On voit que pour Trump mettre la pression s’apparente d’abord à faire de l’air. En effet, tous les journalistes qui relayent les bulletins des agences de presse qui eux-mêmes reprennent les communiqués du service de presse de la Maison Blanche, ne se posent pas la question de savoir en quoi ces multiples pressions sont efficaces. Les journalistes ne se mettent pas vraiment la pression pour le comprendre, comme ils ne se mettent guère la pression pour chercher et trouver aux expressions qu’ils ont apprises à l‘école de journalisme. Si on comprend bien les journalistes répètent les formules des attachés de presse qui sont pour la plupart des anciens journalistes. Trump en vérité est un président très passif qui ne fait pas grand-chose. Ce velléitaire signe par exemple des décrets en quantité devant des journalistes abasourdis qui devant autant d’audace confuse ne se demandent pas pourquoi la plupart de ces décrets très audacieux ne sont jamais appliqués. La moitié ne sont pas conformes à la constitution et tombent dans l’oubli, l’autre moitié ne verra jamais le jour. 

 

Mettre la pression pour Trump ça signifie affronter tout seul des institutions. C’est l’homme seul contre le reste du monde entier. Il défie individuellement tout ce qui bouge, c’est-à-dire toute organisation plus ou moins collective. En ce sens il est un révolutionnaire puisqu’il nous explique que non seulement il ne veut respecter aucune règle, mais qu’en plus il demande et exige que ces règles soient changées. C’est une sorte d’enfant capricieux que plus personne ne fait semblant d’écouter. Les sales gosses finissent toujours par lasser leur auditoire avec leurs exigences incessantes. Au début on fait semblant de céder pour qu’ils nous foutent la paix, mais dans un deuxième temps on lui fait savoir qu’il agace. Le troisième temps qui vient est celui de la moquerie et de la menace de ne plus l’écouter. C’est cer qui se passe aujourd’hui. Avec la crise du coronavirus, puis les conséquences de l’assassinat de George Floyd, Trump a été seul sur le devant de la scène., son concurrent Joe Biden restant par la force des choses silencieux. Mais les rodomontades de Trump ont montré qu’il était très faible et isolé, y compris dans son propre camp. Plus il parlait et moins on l’écoutait. On a appris à faire sans lui. Jusqu’à Washington où on a repeint l’avenue qui mène à la Maison Blanche d’un Black lives matter géant qui pouvait se voir du haut du ciel. Avant même la fin de son mandat, les Américains ont mis en place un système qui montre que le président ne sert à rien… et ça se voit. Ce qui veut dire qu’on ne s’apercevra pas de son départ en novembre. 
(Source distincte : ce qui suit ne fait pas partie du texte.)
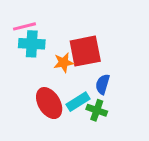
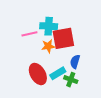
pink line: (25, 26) -> (29, 34), moved
cyan cross: (32, 44) -> (49, 26), moved

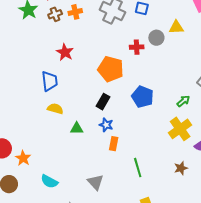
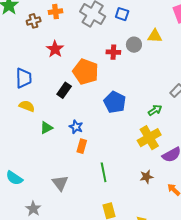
brown cross: (55, 14) -> (34, 21), moved
red star: (65, 52) -> (55, 49), moved
black rectangle: (103, 102) -> (64, 90), moved
green triangle: (77, 128) -> (46, 128), turned -32

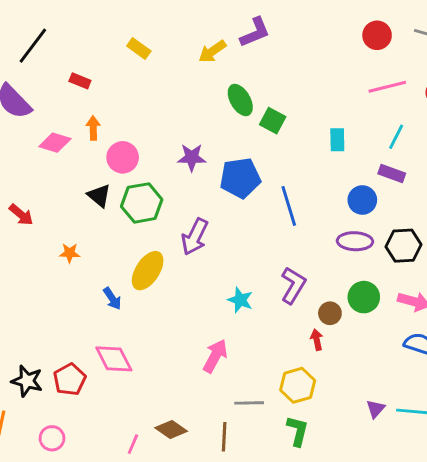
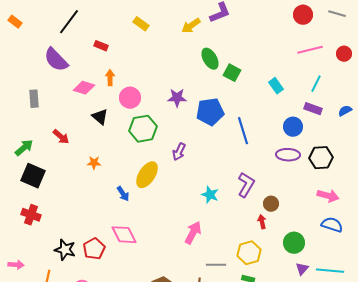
cyan rectangle: (337, 140) -> (276, 86), turned -35
black triangle: (99, 196) -> (100, 117), moved
purple arrow: (195, 237) -> (179, 152), size x0.7
green circle: (364, 297) -> (294, 243), moved

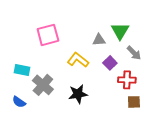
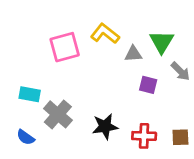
yellow L-shape: (78, 60) -> (105, 34), moved
purple square: (110, 63) -> (148, 85), turned -32
red cross: (127, 80) -> (144, 136), moved

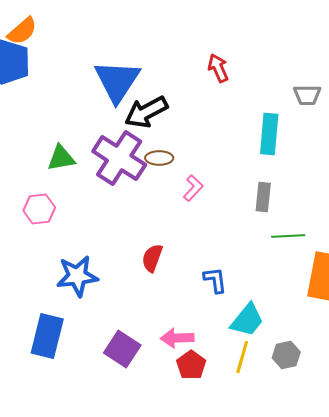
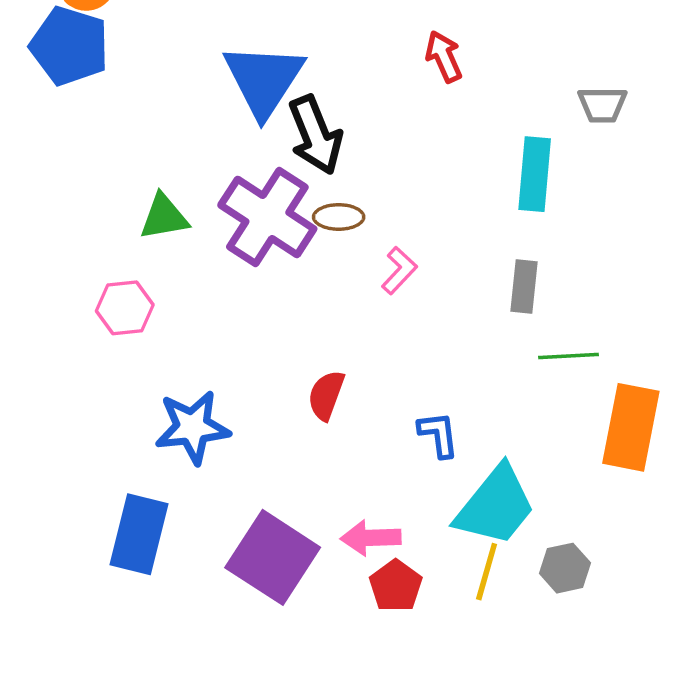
black arrow: (146, 112) -> (315, 135), turned -84
cyan trapezoid: (247, 320) -> (495, 506), size x1.4
purple square: (122, 349) -> (273, 557), size x1.4

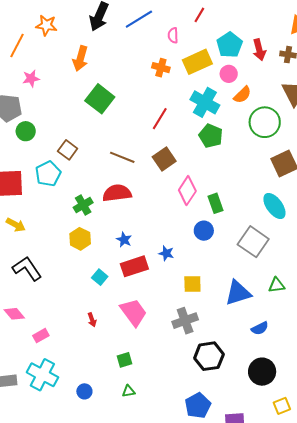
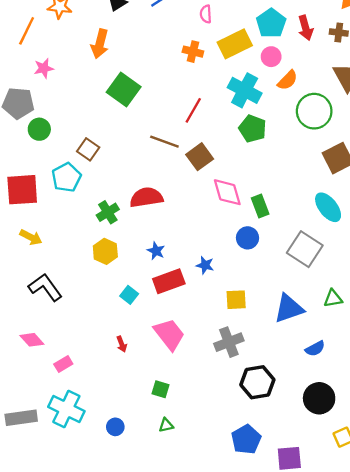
brown line: (122, 157) -> (164, 142), moved
pink diamond: (187, 190) -> (227, 192), turned -48
green square: (125, 360) -> (160, 389), turned 35

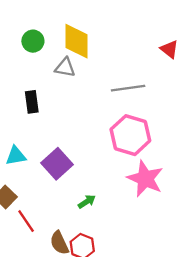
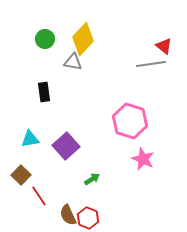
yellow diamond: (76, 41) -> (83, 39), turned 44
gray line: (128, 88) -> (151, 64), moved
pink star: (145, 179) -> (143, 159), size x0.7

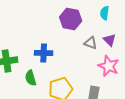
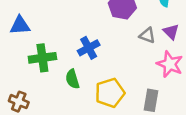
blue cross: (44, 53) -> (89, 48), turned -30

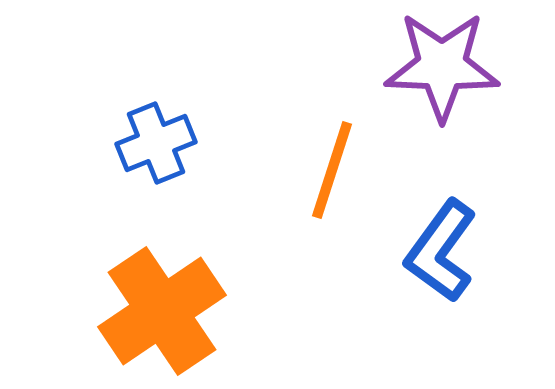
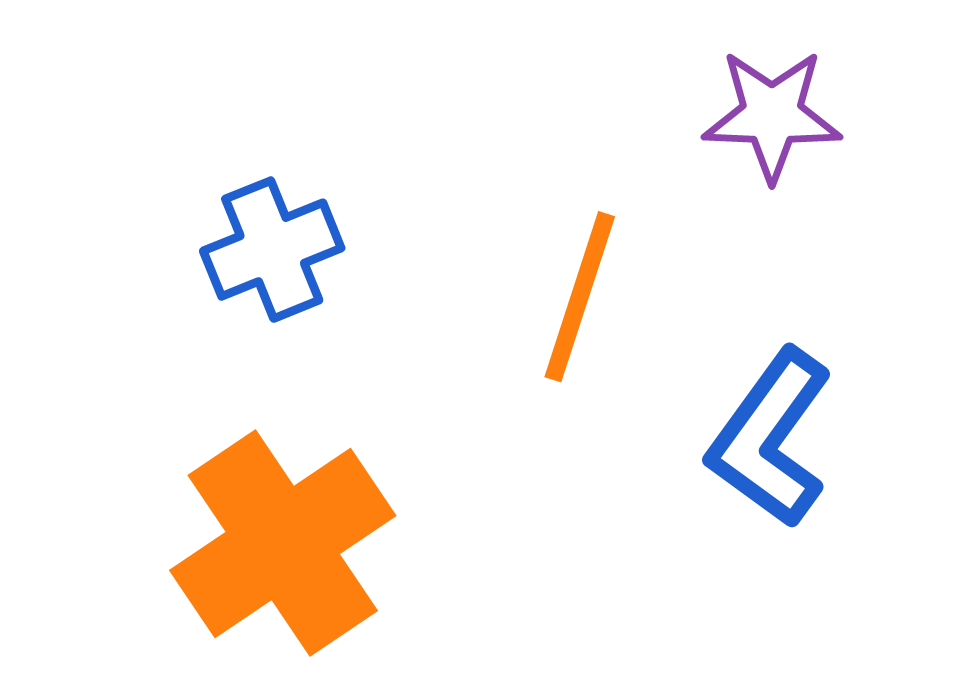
purple star: (442, 66) -> (772, 115), size x0.7

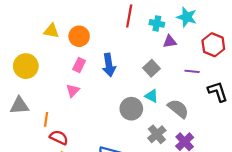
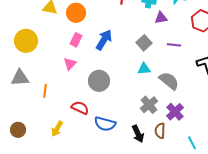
blue arrow: (109, 65) -> (104, 40), turned -140
purple line: (192, 71) -> (174, 45), moved
cyan triangle: (152, 96) -> (144, 69), turned -32
gray circle: (131, 109) -> (99, 81), moved
red semicircle: (59, 137) -> (80, 108), moved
Ainsi va la vie des bouffons qui mettent la pression. Ce sont toujours des hommes faibles qui mettent la pression. En France nous avons-nous aussi un velléitaire de compétition. Tous les deux jours la cellule de communication de l’Elysée nous explique que Macron met la pression sur Pierre, Paul ou Jacques. Evidemment on n’a jamais vu le général de Gaulle qui gouvernait pourtant mettre la pression. Macron met la pression, y compris sur lui-même puisque récemment il s’est menacé de se démissionner… pour se faire réélire ! C’est la nouvelle farce qui a couru ces derniers jours[1]. Quand le général de Gaulle a démissionné, suite à un référendum qu’il avait perdu, il l’a fait, et puis il est parti. Macron lui se met la pression, peut-être pour tester ce qu’il lui reste de popularité ! Regardons le titre ci-dessous. Emmanuel Macron met les préfets sous pression. Le sous-titre nous dit que c’est pour accélérer les réformes et les pousser à fond et jusqu’au bout. C’était en janvier 2020. Depuis de l’eau a passé sous les ponts, et la plupart des réformes qui étaient impératives pour l’équilibre des finances ont été renvoyées aux calendes grecques. Mais comme il ne peut pas dire qu’il abandonne son plan, il raconte de partout qu’il va le reprendre et le renforcer. Alors même que l’économie est à l’arrêt et que le chômage explose. Il met la pression sur l’opinion publique qui déjà, avant la crise sanitaire, était très hostile aux réformes macroniennes sensées renforcer l’offre. Mais au fond ce que fait et dit Macron n’aurait pas tout à fait la même importance, si les journalistes ne relayaient pas bêtement les messages.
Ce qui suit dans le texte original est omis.